緋桜という名前からも伺えるとおり、緋色(黄色みがかった鮮やかな赤色)が美しく、ベルのような形をした花が特徴的な品種です。
寒緋桜はその散り方も特徴的。花びらが散るのではなく、花首からぽとりと落ちるように散るおもしろい桜です。
日本各地でよく見かける桜
次に、日本各地で見かける有名な桜の品種を6種類紹介します。
染井吉野(ソメイヨシノ)
【花形】一重咲き
【花の色】淡いピンク色
【開花時期】3月下旬~4月上旬
【交配】大島桜×江戸彼岸桜
日本の桜の約8割を占めるのが染井吉野。その名を知らない人はおそらくいないでしょう。気象庁が桜の開花を宣言する際に指標とするのもこの染井吉野です。
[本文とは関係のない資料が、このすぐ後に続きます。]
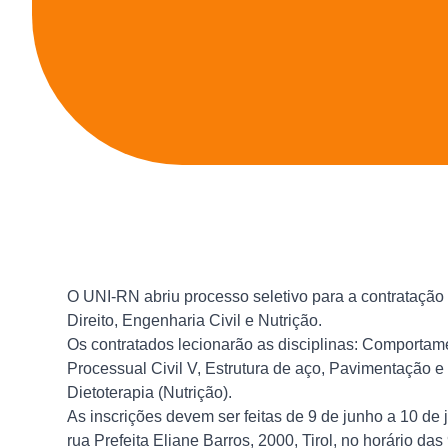
O UNI-RN abriu processo seletivo para a contratação 
Direito, Engenharia Civil e Nutrição.
Os contratados lecionarão as disciplinas: Comportam
Processual Civil V, Estrutura de aço, Pavimentação e t
Dietoterapia (Nutrição).
As inscrições devem ser feitas de 9 de junho a 10 de
rua Prefeita Eliane Barros, 2000, Tirol, no horário das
江戸時代末期~明治初期頃に現在の東京都豊島区にあたる染井村で育てられた桜が、当時桜の名所であった奈良県の吉野山にちなんで名付けられたとされています。
八重桜(ヤエザクラ)
【花形】八重咲き
【花の色】品種により異なる
【開花時期】品種により異なる
「八重桜」は品種名ではなく、八重咲きの桜の総称です。ボリューム感のある花は豪華で魅力的なので、地植えや盆栽などでも人気です。
八重桜は全国でさまざまな品種が栽培されています。一例として、関山(カンザン)・楊貴妃(ヨウキヒ)・松月(ショウゲツ)・手毬(テマリ)・一葉(イチヨウ)・普賢象(フゲンゾウ)などが有名です。
河津桜(カワヅザクラ)
【花形】八重咲き
【花の色】濃いピンク色
【開花時期】1月下旬~3月上旬
【交配】寒緋桜×大島桜
河津桜は静岡県の河津町で発見されたことからその名が付いた、早咲きの八重桜です。
例年1月下旬頃から開花し、3月上旬まで長く楽しめます。海沿いの地方で生育していたことから、風や雨にも強い特徴があります。
枝垂桜(シダレザクラ)
【花形】品種により異なる
【花の色】品種により異なる
【開花時期】品種により異なる
枝垂桜は枝が垂れる桜の総称です。枝が細く、花の重みで下に垂れ下がっていく桜です。その美しさが京都の風景にも見事に調和することから、京都の府花に指定されています。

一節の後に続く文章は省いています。